1917 Büyük Ekim Devrimi insanlığın kurtuluşunun mümkün olduğunu kanıtlamıştır. Halklar hapishanesi tarih öncesinden çıkarken, beraberinde bütün dünya halklarını da ileri sıçratmıştır.

1789 ile aralanan aydınlığın kapısını, 1917 sonuna kadar açmıştır.

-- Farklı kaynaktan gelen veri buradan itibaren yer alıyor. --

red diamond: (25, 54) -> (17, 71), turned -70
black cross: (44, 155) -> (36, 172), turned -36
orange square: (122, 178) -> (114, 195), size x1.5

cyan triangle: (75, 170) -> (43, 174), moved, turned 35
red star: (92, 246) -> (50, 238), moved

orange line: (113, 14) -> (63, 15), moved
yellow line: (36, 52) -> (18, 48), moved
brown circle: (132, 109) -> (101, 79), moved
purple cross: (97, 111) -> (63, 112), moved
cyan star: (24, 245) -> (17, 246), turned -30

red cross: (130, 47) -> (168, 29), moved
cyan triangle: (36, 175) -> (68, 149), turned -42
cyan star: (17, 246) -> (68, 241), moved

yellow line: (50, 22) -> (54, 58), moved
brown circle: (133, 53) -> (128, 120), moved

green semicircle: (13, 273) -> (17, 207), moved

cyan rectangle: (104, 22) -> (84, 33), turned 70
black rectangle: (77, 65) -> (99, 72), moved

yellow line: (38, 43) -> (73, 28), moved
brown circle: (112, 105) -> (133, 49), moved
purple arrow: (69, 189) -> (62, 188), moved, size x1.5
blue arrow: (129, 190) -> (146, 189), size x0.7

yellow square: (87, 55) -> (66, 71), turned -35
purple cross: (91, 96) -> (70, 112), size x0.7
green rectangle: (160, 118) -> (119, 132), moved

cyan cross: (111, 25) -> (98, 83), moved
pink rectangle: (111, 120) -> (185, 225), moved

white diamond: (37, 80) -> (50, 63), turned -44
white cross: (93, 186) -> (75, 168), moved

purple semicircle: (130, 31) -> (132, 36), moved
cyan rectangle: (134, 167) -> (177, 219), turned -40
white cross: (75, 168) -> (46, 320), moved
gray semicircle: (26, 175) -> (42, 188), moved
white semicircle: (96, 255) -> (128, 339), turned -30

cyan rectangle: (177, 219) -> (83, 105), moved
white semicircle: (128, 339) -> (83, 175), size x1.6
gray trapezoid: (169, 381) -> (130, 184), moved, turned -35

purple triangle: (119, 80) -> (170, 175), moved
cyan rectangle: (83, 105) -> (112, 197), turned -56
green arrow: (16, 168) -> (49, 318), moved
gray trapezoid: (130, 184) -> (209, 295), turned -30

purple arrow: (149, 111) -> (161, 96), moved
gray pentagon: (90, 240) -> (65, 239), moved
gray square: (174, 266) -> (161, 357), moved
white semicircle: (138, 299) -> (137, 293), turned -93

Sömürü mekanizmaları ile birlikte üretim araçlarında özel mülkiyet sonlandırılmıştır. Yani toprağın, tarımın, yeraltı ve yerüstü zenginliklerinin, bankaların, ormanların, suların, denizlerin, sahillerin üzerindeki özel mülkiyet toplumun, yani kamunun mülkiyetine geçmiş, insanın insanı sömürmesinin koşulları ortadan kaldırılmıştır. Ekonomik ve toplumsal olarak egemen sınıfın korunmasının güvencesi olan hukuk sistemi de sömürü düzeninin ortadan kalkması ile birlikte baştan aşağı değişmiş, eşitsizlikler ve adaletsizlik ortadan kalkmıştır.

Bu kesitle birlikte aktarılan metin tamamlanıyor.